Re: [DISCUSS] Arrow 1.0 Compatibility Issues: Union and Interval

Posted by Paul Taylor <pt...@apache.org>.
Jumping in b/c I did the JS Union implementations. I inferred the behavior from what I understood the C++ and Java to be doing, so I may have misunderstood how they should work.

> To that end, we talked about
> introducing a "single-primitive" (a.k.a. "javascript") union behavior that
> would operate this way. 


Just to clarify, Jacques: are you referencing how the ArrowJS Unions work today, or using JavaScript as an adjective to describe the behavior you'd like to see?

If the former, I may have misunderstood the distinction between Dense and Sparse Unions (typeIds buffer maps idx -> child_id, with Dense including a valueOffsets buffer to also map idx -> child_idx). I'm happy to review the implementations if this behavior is incorrect.

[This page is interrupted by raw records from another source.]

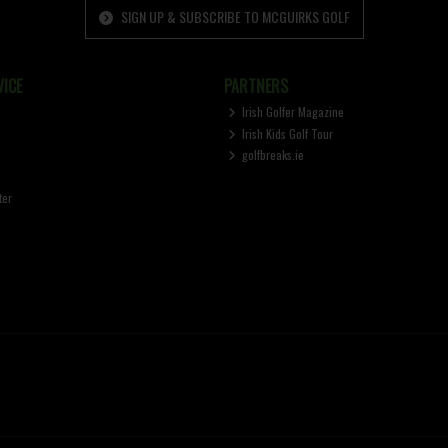
SIGN UP & SUBSCRIBE TO MCGUIRKS GOLF
ICE
PARTNERS
Irish Golfer Magazine
Irish Kids Golf Tour
golfbreaks.ie
ter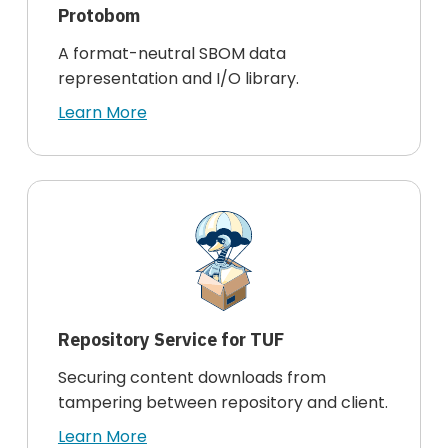
Protobom
A format-neutral SBOM data
representation and I/O library.
Learn More
Repository Service for TUF
Securing content downloads from
tampering between repository and client.
Learn More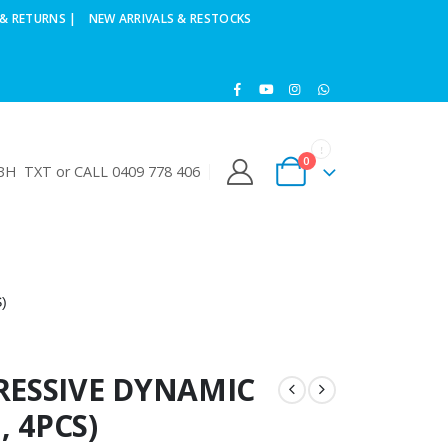
& RETURNS |
NEW ARRIVALS & RESTOCKS
0
H TXT or CALL 0409 778 406
)
RESSIVE DYNAMIC
, 4PCS)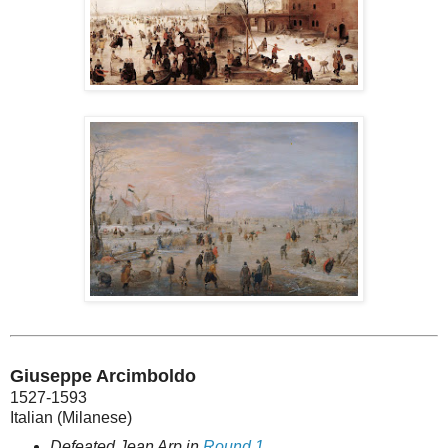
Giuseppe Arcimboldo
1527-1593
Italian (Milanese)
Defeated Jean Arp in
Round 1
.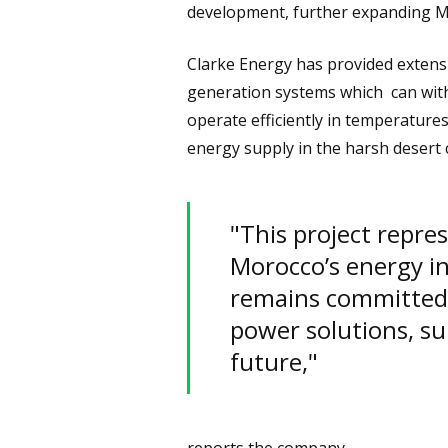
development, further expanding Mo
Clarke Energy has provided extens
generation systems which can with
operate efficiently in temperatur
energy supply in the harsh desert 
"This project repre
Morocco’s energy i
remains committed t
power solutions, su
future,"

> It would be defined by only allowing one of each
> variety of type at any intermediate node of hierarchy. In other words, a
> struct could never contain two structs or two lists. (It also couldn't
> contain two int64 or int32). This is how the Java library behaves.


One way we use the JS Union implementation at Graphistry is representing a heterogenous Struct of IPv4/6 address + port number combinations:

> interface IPv4 extends BinaryVector { metadata: { ipVersion: 4 } }
> interface IPv6 extends BinaryVector { metadata: { ipVersion: 6 } }
> 
> type IPAddresses = DenseUnion<IPv4 | IPv6>
> type IPsAndPorts = Struct<[IPAddress, Int32 /* <- nullable port vector */]>

In this case, we benefit from the ability to compact the IP addresses into a dense Binary Vectors, with DenseUnion's valueOffsets buffer acting as an implicit Dictionary encoding -- useful when representing 200k events on an internal network of say, ~200 IPs.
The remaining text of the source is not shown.